Less than a year after it presented an ambitious adaptation of "Moby Dick," it's doing the same with William Shakespeare's "The Tempest," which begins with magician Prospero causing the titular storm and grounding the ship of her brother/rival, Antonio, who sent her and daughter Miranda to an island a dozen years earlier. The idea is for Prospero (Meri Golden, clad in what appears to be ripped-up Eileen Fisher separates) to confront her brother, so she can return to Milan and regain her title there.

Director James Napoleon Stone's production greets audiences with one great decision — the play takes place on an island, so why not perform it surrounded by a single-row circle of 45 chairs? — and adds many more.

Stone positions a trio of sprites who do Prospero's bidding mostly outside the ring of chairs, so we're enveloped in their graceful, vaguely unnerving presence. He and Golden wisely pare a complicated play that's more like three complicated plays to a brisk 100 minutes that puts the focus on three key elements: Prospero's schemes, Miranda's budding relationship with an innocent visitor to the island and the rowdy, Three Stooges-esque antics of a trio of rustics led by Madeleine Rowe's Stephano.

One of the hallmarks of Coup d'Etat, which does classic work with large and diverse casts, is the inventive use of the varied spaces in which it performs. For "Tempest," a high-ceilinged room in SpringHouse Ministry Center presents lighting challenges; I strongly recommend you avoid the chair in the southwest corner, where a bright light will shine directly in your eyes for a quarter of the show.

But it also offers Stone unusual avenues to get the actors in and out of the playing space, including a wall with a row of doors that makes a big visual impact, and it lends Forest Godfrey's atmospheric sound design an echoey quality that heightens the isolated setting.

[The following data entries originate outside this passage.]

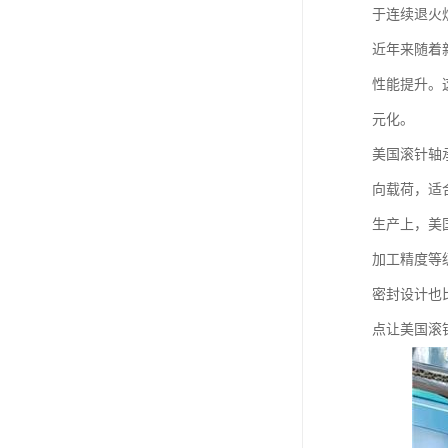
于连续退火
近年来随着
性能提升。
元化。
美国滚针轴
向载荷，适
生产上，美
加工精度等
密封设计也
点让美国滚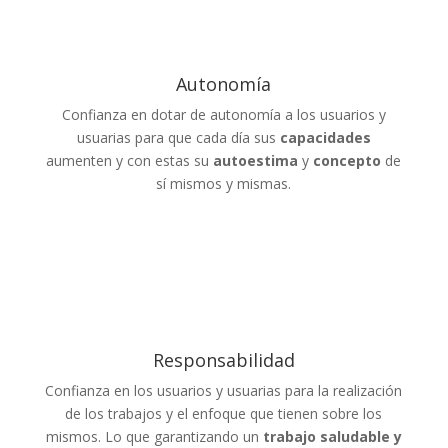
Autonomía
Confianza en dotar de autonomía a los usuarios y
usuarias para que cada día sus
capacidades
aumenten y con estas su
autoestima
y
concepto
de
sí mismos y mismas.
Responsabilidad
Confianza en los usuarios y usuarias para la realización
de los trabajos y el enfoque que tienen sobre los
mismos. Lo que garantizando un
trabajo saludable y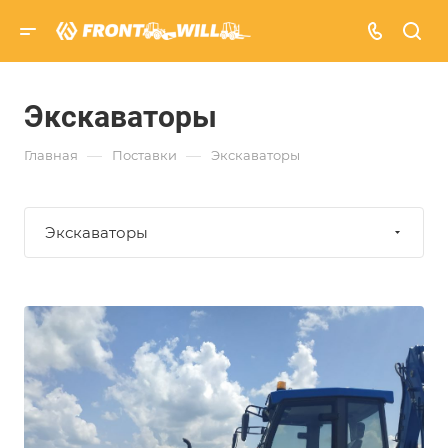
Экскаваторы
—
—
Главная
Поставки
Экскаваторы
Экскаваторы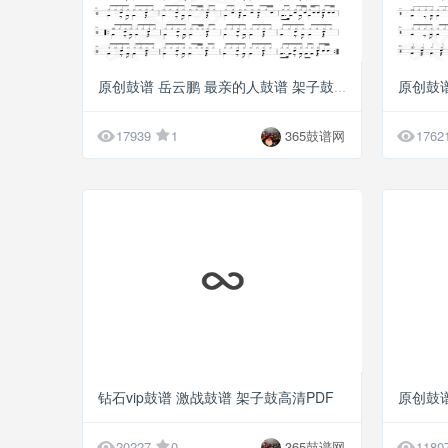
G5
原创鼓谱 
原创鼓谱 岳云鹏 最亲的人鼓谱 架子鼓高清PDF


17939
1
365鼓谱网
1762
G5
钻石vip鼓谱 激战鼓谱 架子鼓高清PDF


20227
0
365鼓谱网
1180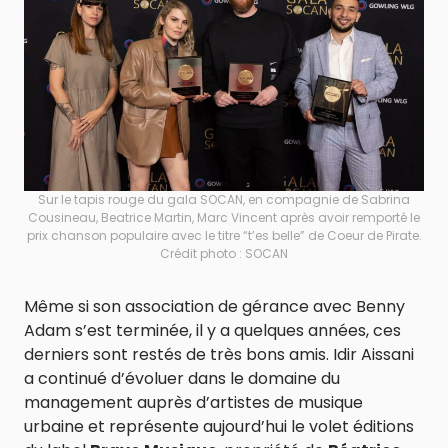
Sur le tapis rouge du gala SOCAN, en compagnie de Sabrina
Cousineau, Beatrice Martin, Marc Vincent après avoir remporté le
prix chanson populaire avec le titre “t’es belle” de Coeur de Pirate.
Crédit photo : SOCAN
Même si son association de gérance avec Benny
Adam s’est terminée, il y a quelques années, ces
derniers sont restés de très bons amis. Idir Aissani
a continué d’évoluer dans le domaine du
management auprès d’artistes de musique
urbaine et représente aujourd’hui le volet éditions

Some may lament that this "Tempest" diminishes the impact of Prospero's wounded underling, Caliban, whose pain can set the tone for the tragicomedy. But what we get instead is a pretty and youthful romance, enacted by Stephanie Ruas and Clay Man Soo Sletta, as well as a Prospero who is calmly focused on trying to find balance in the world and a hilarious Stephano. In fact, one gesture in Rowe's bawdy performance encompasses both the gleeful boisterousness and plain-spoken gravity of this production: After a night of carousing by her character, she hurls repeatedly into her hat and then, mustering as much dignity as possible, places it back on her head.

That's just one detail among many in Coup d'Etat's thoughtful "Tempest" and it has me eagerly anticipating the company's next shipshape show, which I assume will be about the Titanic or Robinson Crusoe or "Gulliver's Travels."